Assignment - Your task is to transcribe all of the records exactly and leave out the pictures.

[Stored entries]
* * * * *
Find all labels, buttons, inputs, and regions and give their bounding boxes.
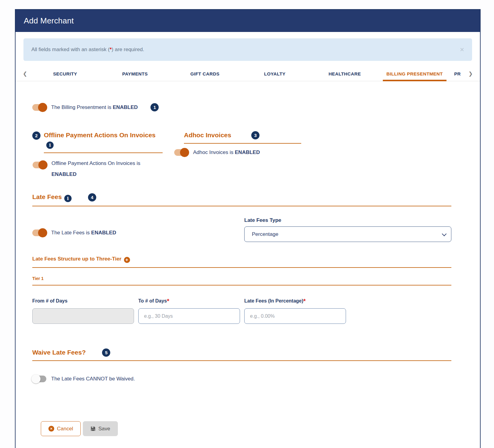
close-icon[interactable]: ×: [460, 46, 464, 53]
info-icon[interactable]: i: [64, 195, 72, 202]
to-days-label: To # of Days*: [138, 298, 240, 305]
late-fees-percentage-input[interactable]: [244, 308, 346, 324]
banner-text: All fields marked with an asterisk (*) a…: [31, 47, 144, 53]
step-badge-4: 4: [88, 193, 96, 201]
offline-toggle-label: Offline Payment Actions On Invoices is E…: [51, 158, 140, 180]
from-days-input: [32, 308, 134, 324]
add-merchant-dialog: Add Merchant All fields marked with an a…: [15, 9, 481, 448]
late-fees-section: Late Feesi 4 The Late Fees is ENABLED La…: [32, 193, 451, 242]
waive-toggle-row: The Late Fees CANNOT be Waived.: [32, 376, 451, 382]
tab-payments[interactable]: PAYMENTS: [100, 66, 170, 81]
cancel-x-icon: ✕: [48, 426, 54, 432]
tab-healthcare[interactable]: HEALTHCARE: [310, 66, 380, 81]
late-fees-toggle-label: The Late Fees is ENABLED: [51, 230, 116, 236]
late-fees-toggle[interactable]: [32, 229, 46, 236]
late-fees-type-field: Late Fees Type Percentage: [244, 217, 451, 242]
to-days-field: To # of Days*: [138, 298, 240, 324]
adhoc-toggle-row: Adhoc Invoices is ENABLED: [174, 149, 451, 156]
chevron-left-icon[interactable]: ❮: [20, 66, 30, 81]
tab-billing-presentment[interactable]: BILLING PRESENTMENT: [380, 66, 450, 81]
tier-1-fields-row: From # of Days To # of Days* Late Fees (…: [32, 298, 451, 324]
tier-1-label: Tier 1: [32, 276, 44, 281]
save-button[interactable]: Save: [83, 421, 118, 436]
adhoc-toggle-label: Adhoc Invoices is ENABLED: [193, 149, 260, 156]
add-tier-icon[interactable]: +: [124, 257, 130, 263]
step-badge-3: 3: [251, 131, 259, 139]
adhoc-invoices-section: Adhoc Invoices 3 Adhoc Invoices is ENABL…: [184, 131, 451, 156]
toggle-knob: [180, 148, 189, 157]
late-fees-title: Late Feesi: [32, 193, 72, 202]
waive-title: Waive Late Fees?: [32, 348, 86, 357]
tab-security[interactable]: SECURITY: [30, 66, 100, 81]
billing-toggle-row: The Billing Presentment is ENABLED 1: [32, 103, 451, 111]
toggle-knob: [31, 374, 41, 383]
sections-row: 2 Offline Payment Actions On Invoicesi O…: [32, 131, 451, 180]
required-asterisk: *: [167, 298, 169, 304]
late-fees-toggle-row: The Late Fees is ENABLED: [32, 223, 244, 242]
offline-payment-section: 2 Offline Payment Actions On Invoicesi O…: [32, 131, 184, 180]
waive-toggle-label: The Late Fees CANNOT be Waived.: [51, 376, 135, 382]
required-fields-banner: All fields marked with an asterisk (*) a…: [23, 38, 472, 61]
billing-toggle-label: The Billing Presentment is ENABLED: [51, 104, 138, 110]
toggle-knob: [38, 228, 47, 237]
late-fees-percentage-field: Late Fees (In Percentage)*: [244, 298, 346, 324]
chevron-right-icon[interactable]: ❯: [465, 66, 476, 81]
tab-bar: ❮ SECURITY PAYMENTS GIFT CARDS LOYALTY H…: [16, 66, 480, 81]
tab-gift-cards[interactable]: GIFT CARDS: [170, 66, 240, 81]
adhoc-invoices-toggle[interactable]: [174, 149, 188, 156]
toggle-knob: [38, 103, 47, 112]
offline-payment-toggle[interactable]: [33, 162, 47, 168]
late-fees-structure-header: Late Fees Structure up to Three-Tier+: [32, 256, 451, 268]
billing-presentment-panel: The Billing Presentment is ENABLED 1 2 O…: [16, 81, 480, 448]
waive-late-fees-toggle[interactable]: [32, 376, 46, 382]
structure-title: Late Fees Structure up to Three-Tier: [32, 256, 122, 262]
cancel-button[interactable]: ✕ Cancel: [41, 421, 81, 436]
page-title: Add Merchant: [24, 16, 74, 26]
offline-toggle-row: Offline Payment Actions On Invoices is E…: [32, 158, 184, 180]
asterisk: *: [110, 47, 112, 52]
save-floppy-icon: [90, 426, 96, 431]
step-badge-1: 1: [150, 103, 159, 111]
waive-late-fees-section: Waive Late Fees? 5 The Late Fees CANNOT …: [32, 348, 451, 382]
tab-loyalty[interactable]: LOYALTY: [240, 66, 310, 81]
to-days-input[interactable]: [138, 308, 240, 324]
from-days-label: From # of Days: [32, 298, 134, 305]
from-days-field: From # of Days: [32, 298, 134, 324]
step-badge-2: 2: [32, 131, 41, 140]
late-fees-type-select[interactable]: Percentage: [244, 226, 451, 242]
late-fees-percentage-label: Late Fees (In Percentage)*: [244, 298, 346, 305]
adhoc-section-title: Adhoc Invoices: [184, 131, 231, 139]
step-badge-5: 5: [102, 348, 110, 357]
tier-1-header: Tier 1: [32, 276, 451, 285]
billing-presentment-toggle[interactable]: [32, 104, 46, 111]
info-icon[interactable]: i: [46, 142, 54, 149]
dialog-header: Add Merchant: [16, 10, 480, 32]
required-asterisk: *: [303, 298, 306, 304]
offline-section-title: Offline Payment Actions On Invoicesi: [44, 131, 163, 152]
action-buttons: ✕ Cancel Save: [32, 421, 451, 436]
late-fees-type-label: Late Fees Type: [244, 217, 451, 223]
toggle-knob: [38, 160, 48, 170]
tab-pr-truncated[interactable]: PR: [450, 66, 465, 81]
* * * * *
Solution to the exercise -
Find all labels, buttons, inputs, and regions and give their bounding boxes.
close-icon[interactable]: ×: [460, 46, 464, 53]
info-icon[interactable]: i: [64, 195, 72, 202]
to-days-label: To # of Days*: [138, 298, 240, 305]
late-fees-percentage-input[interactable]: [244, 308, 346, 324]
banner-text: All fields marked with an asterisk (*) a…: [31, 47, 144, 53]
step-badge-4: 4: [88, 193, 96, 201]
offline-toggle-label: Offline Payment Actions On Invoices is E…: [51, 158, 140, 180]
from-days-input: [32, 308, 134, 324]
add-merchant-dialog: Add Merchant All fields marked with an a…: [15, 9, 481, 448]
late-fees-section: Late Feesi 4 The Late Fees is ENABLED La…: [32, 193, 451, 242]
waive-toggle-row: The Late Fees CANNOT be Waived.: [32, 376, 451, 382]
tab-payments[interactable]: PAYMENTS: [100, 66, 170, 81]
cancel-x-icon: ✕: [48, 426, 54, 432]
tab-healthcare[interactable]: HEALTHCARE: [310, 66, 380, 81]
late-fees-toggle-label: The Late Fees is ENABLED: [51, 230, 116, 236]
late-fees-toggle[interactable]: [32, 229, 46, 236]
late-fees-type-field: Late Fees Type Percentage: [244, 217, 451, 242]
to-days-field: To # of Days*: [138, 298, 240, 324]
adhoc-toggle-row: Adhoc Invoices is ENABLED: [174, 149, 451, 156]
chevron-left-icon[interactable]: ❮: [20, 66, 30, 81]
tab-billing-presentment[interactable]: BILLING PRESENTMENT: [380, 66, 450, 81]
tier-1-fields-row: From # of Days To # of Days* Late Fees (…: [32, 298, 451, 324]
tier-1-label: Tier 1: [32, 276, 44, 281]
save-button[interactable]: Save: [83, 421, 118, 436]
adhoc-toggle-label: Adhoc Invoices is ENABLED: [193, 149, 260, 156]
add-tier-icon[interactable]: +: [124, 257, 130, 263]
step-badge-3: 3: [251, 131, 259, 139]
adhoc-invoices-section: Adhoc Invoices 3 Adhoc Invoices is ENABL…: [184, 131, 451, 156]
toggle-knob: [180, 148, 189, 157]
late-fees-title: Late Feesi: [32, 193, 72, 202]
waive-title: Waive Late Fees?: [32, 348, 86, 357]
tab-security[interactable]: SECURITY: [30, 66, 100, 81]
billing-toggle-row: The Billing Presentment is ENABLED 1: [32, 103, 451, 111]
toggle-knob: [31, 374, 41, 383]
sections-row: 2 Offline Payment Actions On Invoicesi O…: [32, 131, 451, 180]
required-asterisk: *: [167, 298, 169, 304]
late-fees-toggle-row: The Late Fees is ENABLED: [32, 223, 244, 242]
offline-payment-section: 2 Offline Payment Actions On Invoicesi O…: [32, 131, 184, 180]
waive-toggle-label: The Late Fees CANNOT be Waived.: [51, 376, 135, 382]
required-fields-banner: All fields marked with an asterisk (*) a…: [23, 38, 472, 61]
billing-toggle-label: The Billing Presentment is ENABLED: [51, 104, 138, 110]
toggle-knob: [38, 228, 47, 237]
late-fees-percentage-field: Late Fees (In Percentage)*: [244, 298, 346, 324]
chevron-right-icon[interactable]: ❯: [465, 66, 476, 81]
tab-bar: ❮ SECURITY PAYMENTS GIFT CARDS LOYALTY H…: [16, 66, 480, 81]
tab-gift-cards[interactable]: GIFT CARDS: [170, 66, 240, 81]
adhoc-invoices-toggle[interactable]: [174, 149, 188, 156]
toggle-knob: [38, 103, 47, 112]
offline-payment-toggle[interactable]: [33, 162, 47, 168]
late-fees-structure-header: Late Fees Structure up to Three-Tier+: [32, 256, 451, 268]
billing-presentment-panel: The Billing Presentment is ENABLED 1 2 O…: [16, 81, 480, 448]
waive-late-fees-toggle[interactable]: [32, 376, 46, 382]
structure-title: Late Fees Structure up to Three-Tier: [32, 256, 122, 262]
cancel-button[interactable]: ✕ Cancel: [41, 421, 81, 436]
page-title: Add Merchant: [24, 16, 74, 26]
offline-toggle-row: Offline Payment Actions On Invoices is E…: [32, 158, 184, 180]
asterisk: *: [110, 47, 112, 52]
save-floppy-icon: [90, 426, 96, 431]
step-badge-1: 1: [150, 103, 159, 111]
waive-late-fees-section: Waive Late Fees? 5 The Late Fees CANNOT …: [32, 348, 451, 382]
tab-loyalty[interactable]: LOYALTY: [240, 66, 310, 81]
to-days-input[interactable]: [138, 308, 240, 324]
from-days-label: From # of Days: [32, 298, 134, 305]
from-days-field: From # of Days: [32, 298, 134, 324]
step-badge-2: 2: [32, 131, 41, 140]
late-fees-type-select[interactable]: Percentage: [244, 226, 451, 242]
late-fees-percentage-label: Late Fees (In Percentage)*: [244, 298, 346, 305]
adhoc-section-title: Adhoc Invoices: [184, 131, 231, 139]
step-badge-5: 5: [102, 348, 110, 357]
tier-1-header: Tier 1: [32, 276, 451, 285]
billing-presentment-toggle[interactable]: [32, 104, 46, 111]
info-icon[interactable]: i: [46, 142, 54, 149]
dialog-header: Add Merchant: [16, 10, 480, 32]
required-asterisk: *: [303, 298, 306, 304]
offline-section-title: Offline Payment Actions On Invoicesi: [44, 131, 163, 152]
action-buttons: ✕ Cancel Save: [32, 421, 451, 436]
late-fees-type-label: Late Fees Type: [244, 217, 451, 223]
toggle-knob: [38, 160, 48, 170]
tab-pr-truncated[interactable]: PR: [450, 66, 465, 81]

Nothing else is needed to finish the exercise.